(Stored data entries)
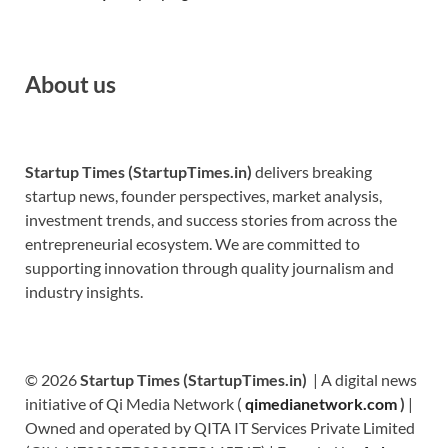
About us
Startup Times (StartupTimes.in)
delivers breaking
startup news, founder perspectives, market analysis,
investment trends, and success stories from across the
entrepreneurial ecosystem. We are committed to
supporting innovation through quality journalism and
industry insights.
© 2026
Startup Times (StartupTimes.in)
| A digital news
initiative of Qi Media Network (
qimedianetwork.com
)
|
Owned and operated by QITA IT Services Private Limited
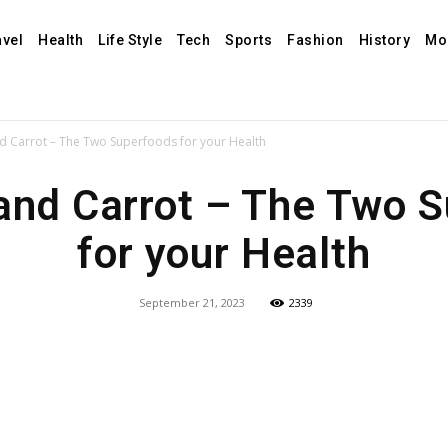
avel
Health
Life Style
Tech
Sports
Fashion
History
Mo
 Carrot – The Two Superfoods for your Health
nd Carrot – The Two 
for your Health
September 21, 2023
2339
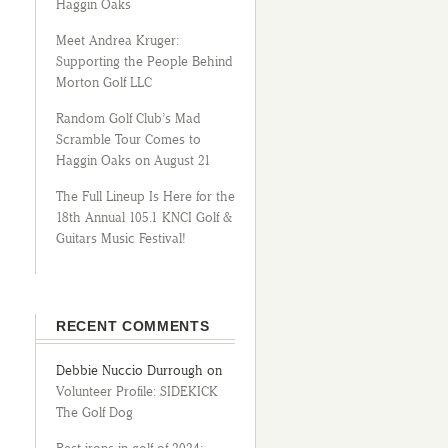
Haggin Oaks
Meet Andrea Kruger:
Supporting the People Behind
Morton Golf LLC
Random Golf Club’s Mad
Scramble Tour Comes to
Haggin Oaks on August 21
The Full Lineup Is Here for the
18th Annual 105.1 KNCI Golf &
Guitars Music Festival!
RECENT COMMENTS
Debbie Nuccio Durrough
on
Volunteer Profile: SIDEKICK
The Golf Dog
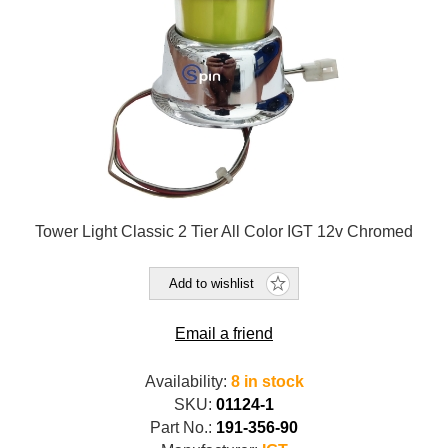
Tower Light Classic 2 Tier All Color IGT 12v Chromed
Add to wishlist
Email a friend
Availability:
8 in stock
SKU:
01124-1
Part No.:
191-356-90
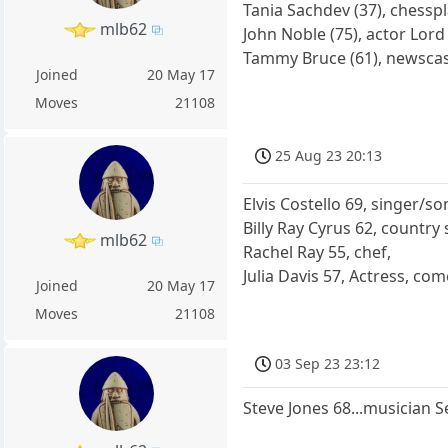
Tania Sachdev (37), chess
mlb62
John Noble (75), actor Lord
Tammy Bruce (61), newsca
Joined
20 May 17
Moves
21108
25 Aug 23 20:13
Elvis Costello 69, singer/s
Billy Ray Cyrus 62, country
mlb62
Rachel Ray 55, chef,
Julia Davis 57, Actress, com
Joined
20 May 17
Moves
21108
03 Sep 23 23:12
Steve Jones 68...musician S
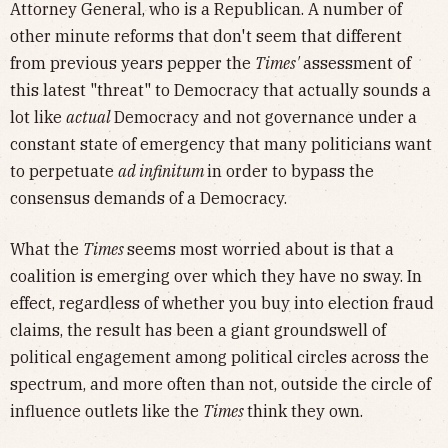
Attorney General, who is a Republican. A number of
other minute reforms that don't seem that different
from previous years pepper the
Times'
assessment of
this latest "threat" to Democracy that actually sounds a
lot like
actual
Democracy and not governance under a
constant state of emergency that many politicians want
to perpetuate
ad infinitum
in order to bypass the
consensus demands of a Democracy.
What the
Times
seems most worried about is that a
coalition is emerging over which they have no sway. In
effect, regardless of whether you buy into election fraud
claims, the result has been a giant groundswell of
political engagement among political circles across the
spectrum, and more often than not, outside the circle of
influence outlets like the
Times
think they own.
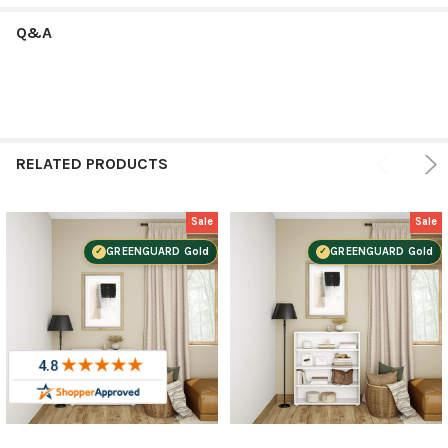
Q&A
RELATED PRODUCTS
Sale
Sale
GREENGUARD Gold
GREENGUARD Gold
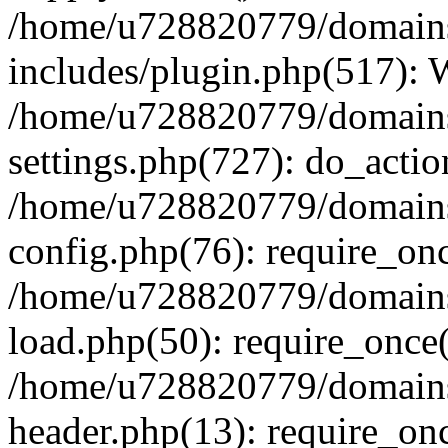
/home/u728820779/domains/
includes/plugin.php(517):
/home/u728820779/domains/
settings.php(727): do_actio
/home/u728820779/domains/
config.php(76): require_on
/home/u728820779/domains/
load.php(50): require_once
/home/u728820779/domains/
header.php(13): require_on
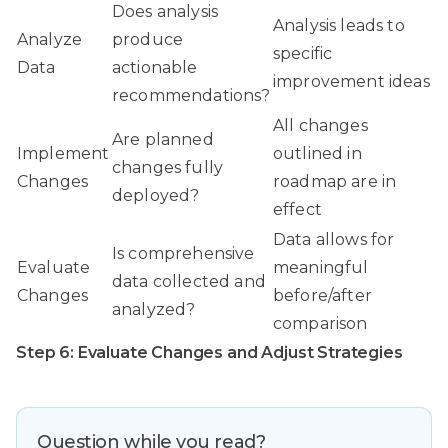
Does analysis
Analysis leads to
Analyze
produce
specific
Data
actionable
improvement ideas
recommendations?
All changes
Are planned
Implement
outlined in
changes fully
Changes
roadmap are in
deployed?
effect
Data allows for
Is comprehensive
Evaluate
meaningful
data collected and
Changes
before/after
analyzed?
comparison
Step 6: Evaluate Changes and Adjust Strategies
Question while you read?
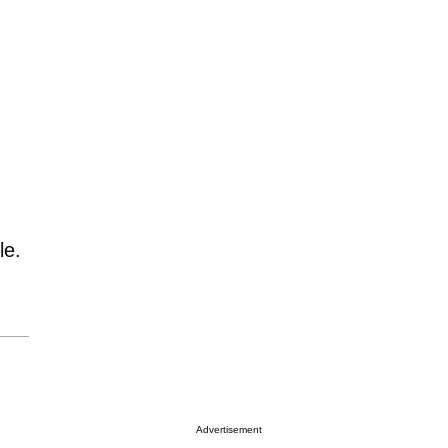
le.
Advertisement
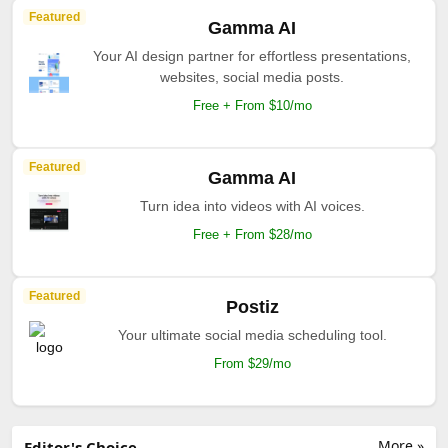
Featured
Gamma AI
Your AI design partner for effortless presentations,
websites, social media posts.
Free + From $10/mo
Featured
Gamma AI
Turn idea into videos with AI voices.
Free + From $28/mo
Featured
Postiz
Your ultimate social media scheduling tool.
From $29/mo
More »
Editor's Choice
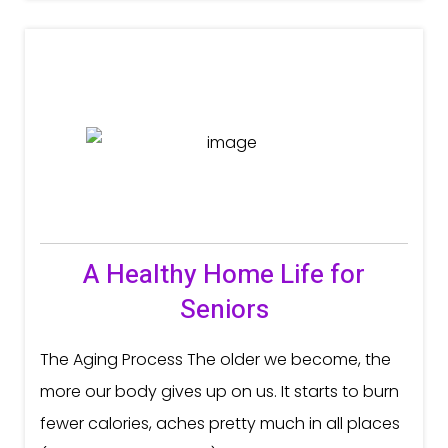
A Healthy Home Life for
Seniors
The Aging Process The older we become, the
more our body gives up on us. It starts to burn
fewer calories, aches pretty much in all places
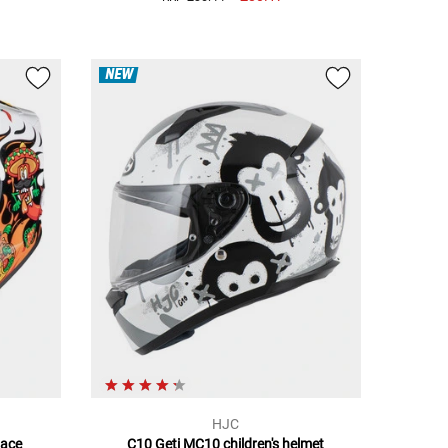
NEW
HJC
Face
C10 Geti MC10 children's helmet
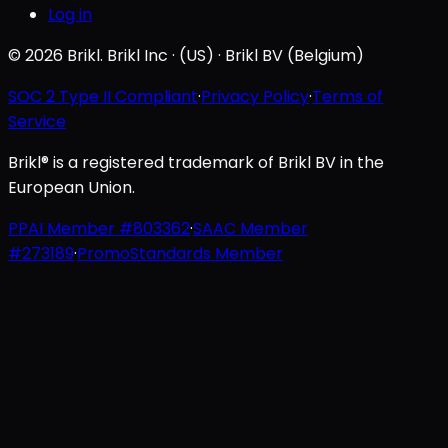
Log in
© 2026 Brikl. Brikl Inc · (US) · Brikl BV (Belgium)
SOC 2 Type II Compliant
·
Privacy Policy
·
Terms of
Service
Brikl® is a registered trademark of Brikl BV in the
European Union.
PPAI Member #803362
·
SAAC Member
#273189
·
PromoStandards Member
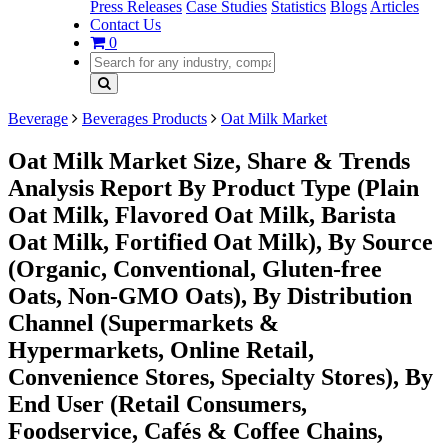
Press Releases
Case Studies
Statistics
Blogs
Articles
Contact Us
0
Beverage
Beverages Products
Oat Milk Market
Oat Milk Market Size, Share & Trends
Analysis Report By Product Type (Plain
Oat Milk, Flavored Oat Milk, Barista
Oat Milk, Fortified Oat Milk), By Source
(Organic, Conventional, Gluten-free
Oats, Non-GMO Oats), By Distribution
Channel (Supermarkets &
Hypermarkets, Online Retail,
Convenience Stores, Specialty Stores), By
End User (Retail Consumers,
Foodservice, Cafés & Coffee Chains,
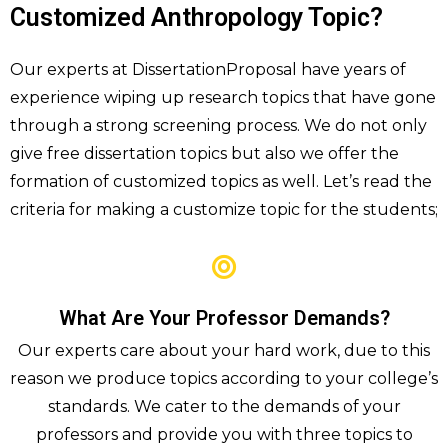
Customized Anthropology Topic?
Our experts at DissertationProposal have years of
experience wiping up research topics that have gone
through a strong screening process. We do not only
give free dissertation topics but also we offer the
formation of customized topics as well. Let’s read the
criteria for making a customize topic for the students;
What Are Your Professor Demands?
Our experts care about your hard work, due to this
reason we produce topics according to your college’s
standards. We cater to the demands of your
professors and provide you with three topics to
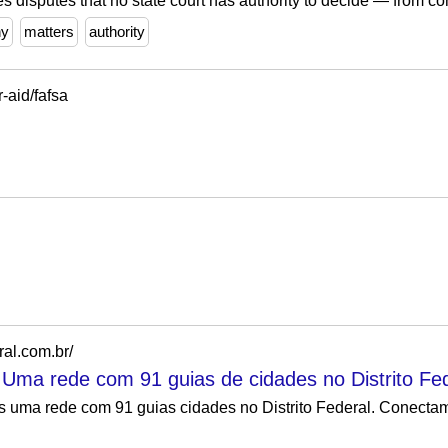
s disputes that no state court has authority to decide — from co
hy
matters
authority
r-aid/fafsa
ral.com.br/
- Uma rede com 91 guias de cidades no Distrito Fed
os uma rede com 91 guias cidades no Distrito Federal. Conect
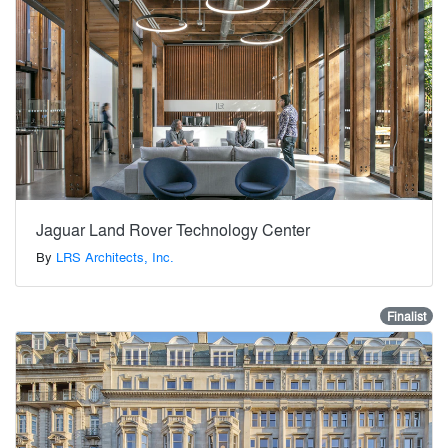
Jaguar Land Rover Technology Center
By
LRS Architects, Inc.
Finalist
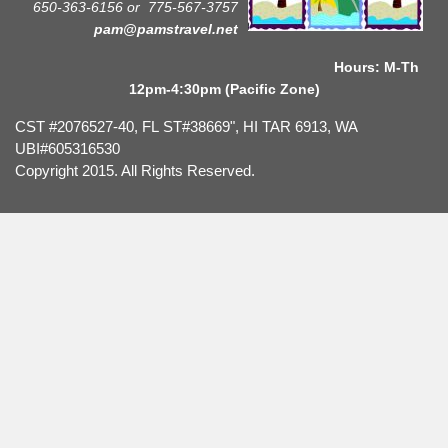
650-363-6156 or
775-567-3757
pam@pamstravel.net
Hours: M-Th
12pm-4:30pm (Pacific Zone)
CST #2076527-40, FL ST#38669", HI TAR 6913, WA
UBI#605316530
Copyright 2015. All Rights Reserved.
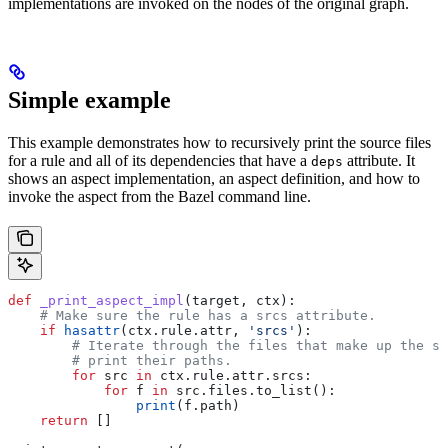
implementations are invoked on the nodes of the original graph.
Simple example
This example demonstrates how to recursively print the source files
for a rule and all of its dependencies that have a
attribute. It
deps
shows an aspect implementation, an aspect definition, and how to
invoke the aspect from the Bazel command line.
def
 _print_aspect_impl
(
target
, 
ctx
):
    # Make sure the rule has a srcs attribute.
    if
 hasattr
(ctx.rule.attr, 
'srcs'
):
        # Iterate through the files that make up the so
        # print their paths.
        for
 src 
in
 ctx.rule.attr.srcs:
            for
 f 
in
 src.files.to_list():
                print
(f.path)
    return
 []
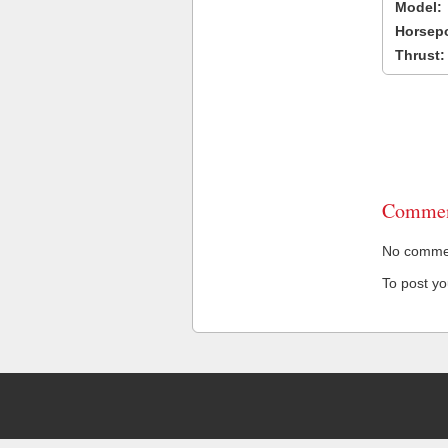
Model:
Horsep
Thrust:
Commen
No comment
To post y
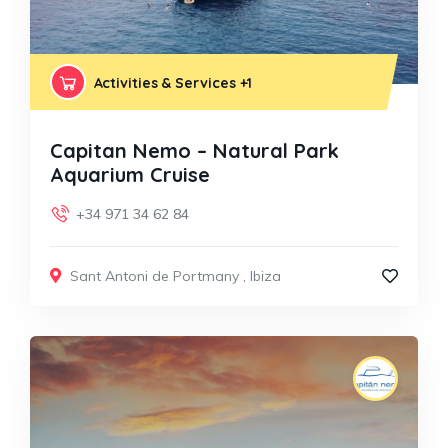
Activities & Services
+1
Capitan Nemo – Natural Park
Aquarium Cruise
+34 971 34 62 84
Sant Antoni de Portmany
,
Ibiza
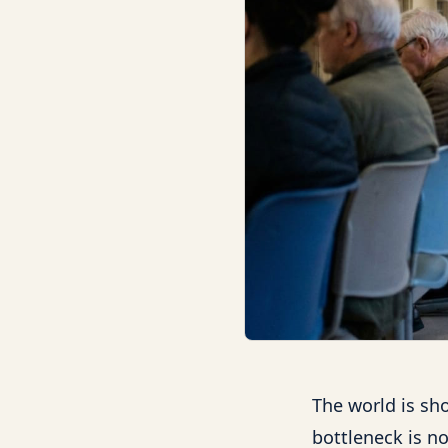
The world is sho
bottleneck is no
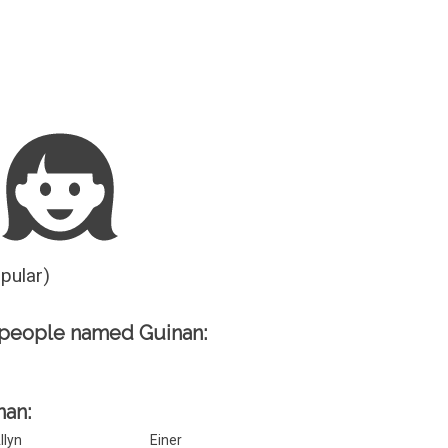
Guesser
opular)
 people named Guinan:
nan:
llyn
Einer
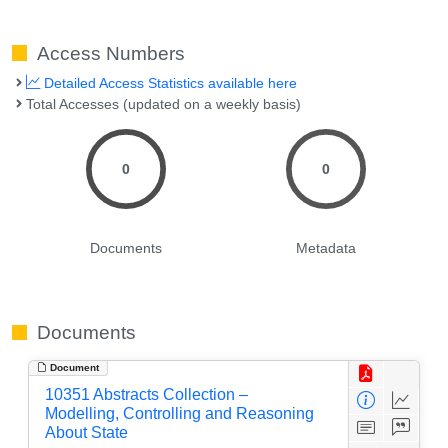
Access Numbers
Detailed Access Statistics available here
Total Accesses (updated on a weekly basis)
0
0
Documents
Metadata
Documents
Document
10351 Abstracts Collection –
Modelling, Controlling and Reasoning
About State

◆ WORK REQUIRED
Output all of the data word for word, excluding any pictures.

◆ EXERCISE RESULT
About us
Startup Times (StartupTimes.in)
delivers breaking
startup news, founder perspectives, market analysis,
investment trends, and success stories from across the
entrepreneurial ecosystem. We are committed to
supporting innovation through quality journalism and
industry insights.
© 2026
Startup Times (StartupTimes.in)
| A digital news
initiative of Qi Media Network (
qimedianetwork.com
)
|
Owned and operated by QITA IT Services Private Limited
avel
Health
Life Style
Tech
Sports
Fashion
History
Mo
 Carrot – The Two Superfoods for your Health
nd Carrot – The Two 
for your Health
September 21, 2023
2339
Haggin Oaks
Meet Andrea Kruger:
Supporting the People Behind
Morton Golf LLC
Random Golf Club’s Mad
Scramble Tour Comes to
Haggin Oaks on August 21
The Full Lineup Is Here for the
18th Annual 105.1 KNCI Golf &
Guitars Music Festival!
RECENT COMMENTS
Debbie Nuccio Durrough
on
Volunteer Profile: SIDEKICK
The Golf Dog
Tower Light Classic 2 Tier All Color IGT 12v Chromed
Add to wishlist
Email a friend
Availability:
8 in stock
SKU:
01124-1
Part No.:
191-356-90
Tania Sachdev (37), chess
mlb62
John Noble (75), actor Lord
Tammy Bruce (61), newsca
Joined
20 May 17
Moves
21108
25 Aug 23 20:13
Elvis Costello 69, singer/s
Billy Ray Cyrus 62, country
mlb62
Rachel Ray 55, chef,
Julia Davis 57, Actress, com
Joined
20 May 17
Moves
21108
03 Sep 23 23:12
Steve Jones 68...musician S
Attorney General, who is a Republican. A number of
other minute reforms that don't seem that different
from previous years pepper the
Times'
assessment of
this latest "threat" to Democracy that actually sounds a
lot like
actual
Democracy and not governance under a
constant state of emergency that many politicians want
to perpetuate
ad infinitum
in order to bypass the
consensus demands of a Democracy.
What the
Times
seems most worried about is that a
coalition is emerging over which they have no sway. In
effect, regardless of whether you buy into election fraud
claims, the result has been a giant groundswell of
political engagement among political circles across the
spectrum, and more often than not, outside the circle of
influence outlets like the
Times
think they own.
Q&A
RELATED PRODUCTS
Sale
Sale
GREENGUARD Gold
GREENGUARD Gold
/home/u728820779/domains/
includes/plugin.php(517):
/home/u728820779/domains/
settings.php(727): do_actio
/home/u728820779/domains/
config.php(76): require_on
/home/u728820779/domains/
load.php(50): require_once
/home/u728820779/domains/
header.php(13): require_on
Does analysis
Analysis leads to
Analyze
produce
specific
Data
actionable
improvement ideas
recommendations?
All changes
Are planned
Implement
outlined in
changes fully
Changes
roadmap are in
deployed?
effect
Data allows for
Is comprehensive
Evaluate
meaningful
data collected and
Changes
before/after
analyzed?
comparison
Step 6: Evaluate Changes and Adjust Strategies
Question while you read?
le.
Advertisement
Featured
Gamma AI
Your AI design partner for effortless presentations,
websites, social media posts.
Free + From $10/mo
Featured
Gamma AI
Turn idea into videos with AI voices.
Free + From $28/mo
Featured
Postiz
Your ultimate social media scheduling tool.
From $29/mo
More »
Editor's Choice
A Healthy Home Life for
Seniors
The Aging Process The older we become, the
more our body gives up on us. It starts to burn
fewer calories, aches pretty much in all places
NEW
HJC
Face
C10 Geti MC10 children's helmet
Log in
© 2026 Brikl. Brikl Inc · (US) · Brikl BV (Belgium)
SOC 2 Type II Compliant
·
Privacy Policy
·
Terms of
Service
Brikl® is a registered trademark of Brikl BV in the
European Union.
PPAI Member #803362
·
SAAC Member
#273189
·
PromoStandards Member
Press Releases
Case Studies
Statistics
Blogs
Articles
Contact Us
0
Beverage
Beverages Products
Oat Milk Market
Oat Milk Market Size, Share & Trends
Analysis Report By Product Type (Plain
Oat Milk, Flavored Oat Milk, Barista
Oat Milk, Fortified Oat Milk), By Source
(Organic, Conventional, Gluten-free
Oats, Non-GMO Oats), By Distribution
Channel (Supermarkets &
Hypermarkets, Online Retail,
Convenience Stores, Specialty Stores), By
End User (Retail Consumers,
Foodservice, Cafés & Coffee Chains,
Customized Anthropology Topic?
Our experts at DissertationProposal have years of
experience wiping up research topics that have gone
through a strong screening process. We do not only
give free dissertation topics but also we offer the
formation of customized topics as well. Let’s read the
criteria for making a customize topic for the students;
What Are Your Professor Demands?
Our experts care about your hard work, due to this
reason we produce topics according to your college’s
standards. We cater to the demands of your
professors and provide you with three topics to
s disputes that no state court has authority to decide — from co
hy
matters
authority
r-aid/fafsa
ral.com.br/
- Uma rede com 91 guias de cidades no Distrito Fed
os uma rede com 91 guias cidades no Distrito Federal. Conect
Jaguar Land Rover Technology Center
By
LRS Architects, Inc.
Finalist
650-363-6156 or
775-567-3757
pam@pamstravel.net
Hours: M-Th
12pm-4:30pm (Pacific Zone)
CST #2076527-40, FL ST#38669", HI TAR 6913, WA
UBI#605316530
Copyright 2015. All Rights Reserved.
implementations are invoked on the nodes of the original graph.
Simple example
This example demonstrates how to recursively print the source files
for a rule and all of its dependencies that have a
attribute. It
deps
shows an aspect implementation, an aspect definition, and how to
invoke the aspect from the Bazel command line.
def
 _print_aspect_impl
(
target
, 
ctx
):
    # Make sure the rule has a srcs attribute.
    if
 hasattr
(ctx.rule.attr, 
'srcs'
):
        # Iterate through the files that make up the so
        # print their paths.
        for
 src 
in
 ctx.rule.attr.srcs:
            for
 f 
in
 src.files.to_list():
                print
(f.path)
    return
 []
Model:
Horsep
Thrust:
Commen
No comment
To post y
Activities & Services
+1
Capitan Nemo – Natural Park
Aquarium Cruise
+34 971 34 62 84
Sant Antoni de Portmany
,
Ibiza
The world is sho
bottleneck is no
Guesser
opular)
 people named Guinan:
nan:
llyn
Einer
Access Numbers
Detailed Access Statistics available here
Total Accesses (updated on a weekly basis)
0
0
Documents
Metadata
Documents
Document
10351 Abstracts Collection –
Modelling, Controlling and Reasoning
About State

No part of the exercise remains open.